Discovery president and general manager John Ford said the outline was an early draft that did not rise to the level of network inspection. "It's a rough draft that was rejected," Ford said after speaking to producer Original Prods.
That said, the scene did combine shots from two different days. The exterior shots showing the Wizard being hit by the waves were filmed from another boat while the Wizard was alone during its actual flooding.
"The Wizard was struck by a big wave, and that wave caused the leak you see in the show," Ford said. "The thing we didn't have on camera was the actual wave that struck the Wizard. That was shot at a separate time on the same journey and was an insert edit from the show. We did that for story continuity because we didn't have a boat-to-boat shot."
Despite mixing the footage to create a more dramatic scene, Ford said the story told in the episode remains accurate.
"Everything that you see in the show happened," he said. "Nothing is made up and nothing needs to be made up. The Wizard was struck by a big wave, and that wave caused the leak you see in the show. The show is 100% authentic."
PICKUP SHOTS
Also, Ford denied the suggestion that the show uses re-enactment footage, though sometimes "pickup shots" are utilized.
"For certain things, we do pickup shots for continuity," Ford said. "If the camera didn't run properly when the captain was boarding the boat, they have the captain back up and board the boat again."
Pickup shots are very common in unscripted programming of all stripes.
"There's pickup shots in documentaries," said Craig Borders, a reality series director who is co-chair of the Directors Guild of America's reality TV committee. "Interviews can even be considered pickup shots."
At the outset of the current season, Discovery instructed producers to not use any re-enactments, Ford said. "Catch" did use a re-enactment shot once last year, and the scene was put into black and white and was labeled a re-enactment. Ford suggested that the production outline may have been written by a person unfamiliar with all of the show's guidelines, confusing pickup coverage with a re-enactment.
The leak comes a year after the network admitted another reality hit "Man vs. Wild" took liberties with storytelling. Although the "Catch" sequence doesn't compare to the gaffes committed by "Wild," parent company Discovery Networks always has positioned itself as "a nonfiction entertainment" programmer.

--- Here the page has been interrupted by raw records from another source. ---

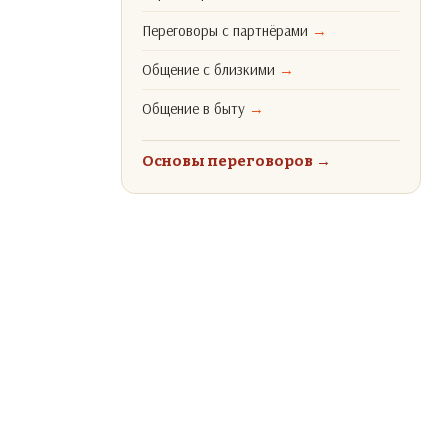
Переговоры с партнёрами
→
Общение с близкими
→
Общение в быту
→
Основы переговоров
→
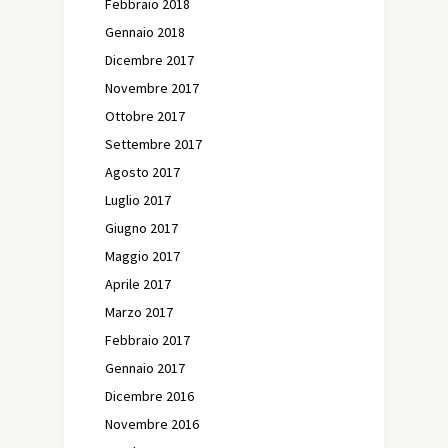
Febbraio 2018
Gennaio 2018
Dicembre 2017
Novembre 2017
Ottobre 2017
Settembre 2017
Agosto 2017
Luglio 2017
Giugno 2017
Maggio 2017
Aprile 2017
Marzo 2017
Febbraio 2017
Gennaio 2017
Dicembre 2016
Novembre 2016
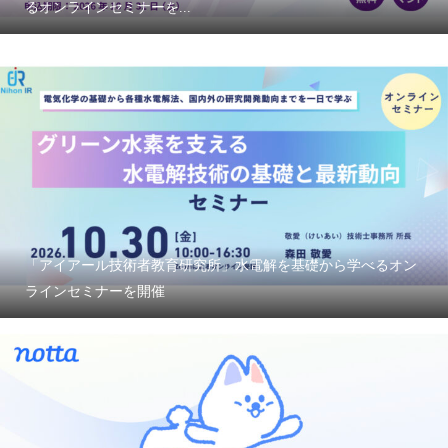
るオンラインセミナーを...
「アイアール技術者教育研究所」水電解を基礎から学べるオン
ラインセミナーを開催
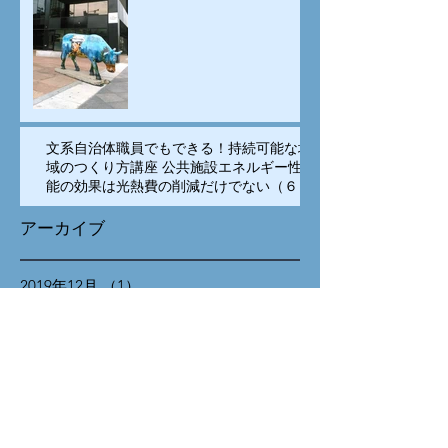
ノベーションは科学技術の
専売特許でなく、多様な
人々の交流が重要
文系自治体職員でもできる！持続可能な地
域のつくり方講座 公共施設エネルギー性
能の効果は光熱費の削減だけでない（６）
アーカイブ
2019年12月
（1）
1件の記事
2019年11月
（3）
3件の記事
2019年10月
（2）
2件の記事
2018年11月
（1）
1件の記事
2018年10月
（2）
2件の記事
2018年8月
（1）
1件の記事
2018年5月
（1）
1件の記事
2018年4月
（10）
10件の記事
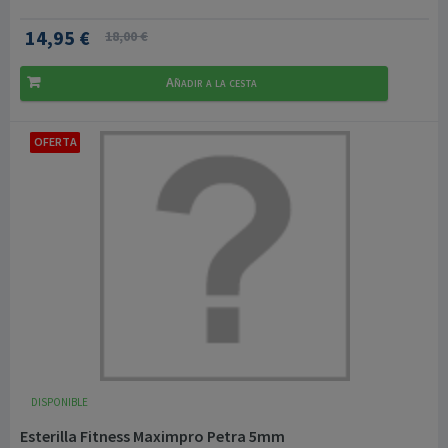
14,95 €
18,00 €
Añadir a la cesta
OFERTA
DISPONIBLE
Esterilla Fitness Maximpro Petra 5mm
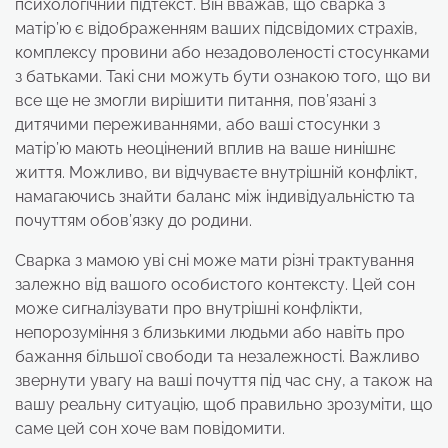
психологічний підтекст. Він вважав, що сварка з
матір’ю є відображенням ваших підсвідомих страхів,
комплексу провини або незадоволеності стосунками
з батьками. Такі сни можуть бути ознакою того, що ви
все ще не змогли вирішити питання, пов’язані з
дитячими переживаннями, або ваші стосунки з
матір’ю мають неоцінений вплив на ваше нинішнє
життя. Можливо, ви відчуваєте внутрішній конфлікт,
намагаючись знайти баланс між індивідуальністю та
почуттям обов’язку до родини.
Сварка з мамою уві сні може мати різні трактування
залежно від вашого особистого контексту. Цей сон
може сигналізувати про внутрішні конфлікти,
непорозуміння з близькими людьми або навіть про
бажання більшої свободи та незалежності. Важливо
звернути увагу на ваші почуття під час сну, а також на
вашу реальну ситуацію, щоб правильно зрозуміти, що
саме цей сон хоче вам повідомити.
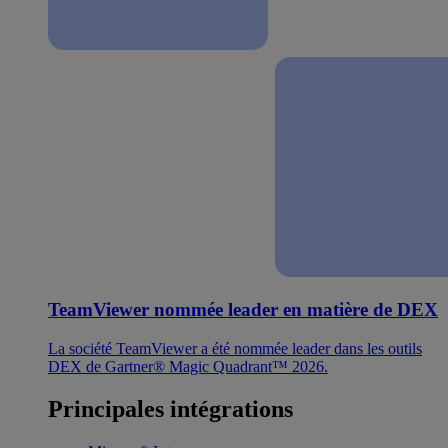
TeamViewer nommée leader en matière de DEX
La société TeamViewer a été nommée leader dans les outils
DEX de Gartner® Magic Quadrant™ 2026.
Principales intégrations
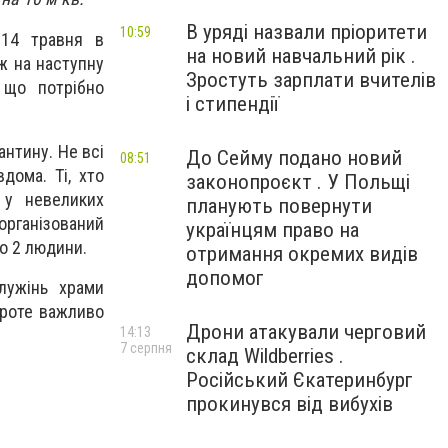
В уряді назвали пріоритети
10:59
 14 травня в
на новий навчальний рік .
ж на наступну
Зростуть зарплати вчителів
 що потрібно
і стипендії
антину. Не всі
До Сейму подано новий
08:51
дома. Ті, хто
законопроєкт . У Польщі
 у невеликих
планують повернути
організований
українцям право на
о 2 людини.
отримання окремих видів
допомог
лужінь храми
Проте важливо
Дрони атакували черговий
14:13
7 серпня
склад Wildberries .
Російський Єкатеринбург
прокинувся від вибухів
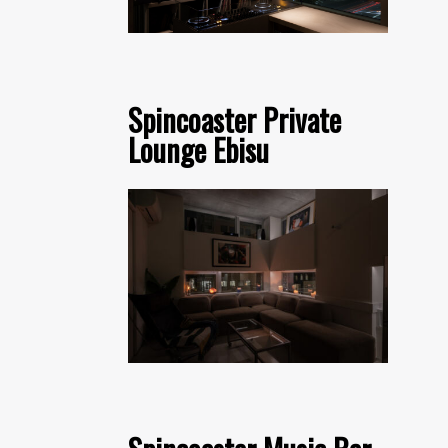
Spincoaster Private
Lounge Ebisu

Tuesday's episode was the highest-rated premiere in the network's history and was seen by 3.5 million viewers. The show also is the flagship entry in Original Prods. line of gritty blue-collar reality shows, including History's "Ice Road Truckers" and "Ax Men." The genre has become so popular on basic cable that NBC this month announced two Original Prods. shows set to air in summer 2009: "Shark Taggers" and "America's Toughest Jobs."
Original Prods. declined repeated requests for comment.
Nominated for seven primetime Emmy Awards, "Catch" often is praised for its realism. Noting that Bering Sea fisherman have died while filming the show, the New York Times last week declared that "of all the reality shows, 'Deadliest Catch' is by far the realest."
With that in mind, the lines between reality programming, documentaries and docudramas are increasingly difficult to distinguish. And for many filmmakers, where those lines are remains uncharted territory.
Whatever the case, the inherent danger faced by the boat's crew is undeniable. Viewers have embraced the series because it offers a brand of man-vs.-nature escapism not found in scripted productions.
Last year, "Catch" fans on a Discovery Channel message board thread debated whether one scene was staged. The consensus: never on this show.
"I suppose we're a country that's been desensitized to 'thrills' because Hollywood spews them out so rapidly and easily," one viewer wrote on the board. "That's why I'm so hooked on 'Deadliest Catch.' It's so refreshing to see 'real life' that contains more thrills and chills than even Hollywood can imagine."